Top of Information provided

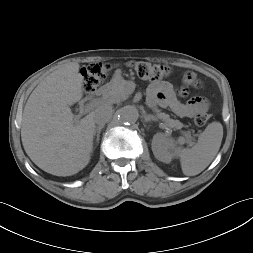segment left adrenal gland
Returning a JSON list of instances; mask_svg holds the SVG:
<instances>
[{
	"label": "left adrenal gland",
	"instance_id": "left-adrenal-gland-1",
	"mask_svg": "<svg viewBox=\"0 0 253 253\" xmlns=\"http://www.w3.org/2000/svg\"><path fill=\"white\" fill-rule=\"evenodd\" d=\"M144 121L147 123L149 121H157V119L153 115H143Z\"/></svg>",
	"mask_w": 253,
	"mask_h": 253
}]
</instances>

Bottom of Information provided

Assignment:
Could you copy the lines above exactly and skip the images?

Solved exercise:
segment left adrenal gland
Returning a JSON list of instances; mask_svg holds the SVG:
<instances>
[{
	"label": "left adrenal gland",
	"instance_id": "left-adrenal-gland-1",
	"mask_svg": "<svg viewBox=\"0 0 253 253\" xmlns=\"http://www.w3.org/2000/svg\"><path fill=\"white\" fill-rule=\"evenodd\" d=\"M144 121L147 123L149 121H157V119L153 115H143Z\"/></svg>",
	"mask_w": 253,
	"mask_h": 253
}]
</instances>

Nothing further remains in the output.